§ MATERIAL FOR THE TASK:
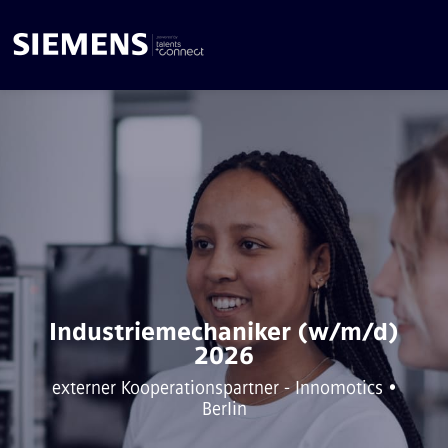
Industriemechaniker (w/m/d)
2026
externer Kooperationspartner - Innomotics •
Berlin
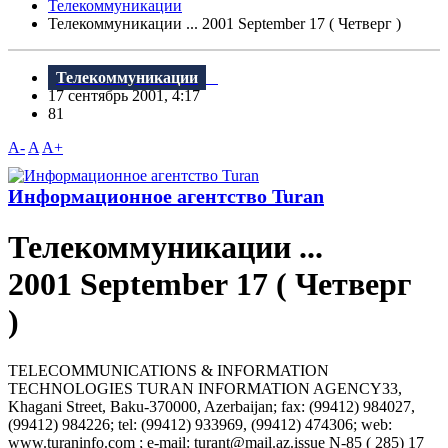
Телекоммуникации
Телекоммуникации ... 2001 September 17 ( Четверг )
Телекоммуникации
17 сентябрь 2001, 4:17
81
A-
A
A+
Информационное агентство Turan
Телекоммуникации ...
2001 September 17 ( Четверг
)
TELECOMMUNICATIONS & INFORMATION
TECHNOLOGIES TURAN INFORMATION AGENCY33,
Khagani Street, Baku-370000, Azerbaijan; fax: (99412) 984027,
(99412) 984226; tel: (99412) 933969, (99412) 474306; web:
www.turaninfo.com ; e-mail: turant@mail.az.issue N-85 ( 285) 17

---

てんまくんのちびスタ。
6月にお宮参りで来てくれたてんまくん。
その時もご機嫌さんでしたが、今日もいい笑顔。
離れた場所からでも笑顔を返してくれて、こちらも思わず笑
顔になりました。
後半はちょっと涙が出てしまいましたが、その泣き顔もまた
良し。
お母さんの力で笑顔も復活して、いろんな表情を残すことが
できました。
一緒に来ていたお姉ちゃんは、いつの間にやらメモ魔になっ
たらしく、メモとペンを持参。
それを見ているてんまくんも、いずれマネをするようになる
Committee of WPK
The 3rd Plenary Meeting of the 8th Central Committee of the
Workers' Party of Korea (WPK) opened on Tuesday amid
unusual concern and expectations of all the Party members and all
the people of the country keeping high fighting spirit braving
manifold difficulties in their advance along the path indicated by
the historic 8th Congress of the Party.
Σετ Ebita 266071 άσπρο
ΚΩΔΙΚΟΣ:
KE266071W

§ AIM OF THE EXERCISE: Collect the complete line wherever the string "Party" appears in the records.

§ RESPONSE AREA:
Workers' Party of Korea (WPK) opened on Tuesday amid
unusual concern and expectations of all the Party members and all
the historic 8th Congress of the Party.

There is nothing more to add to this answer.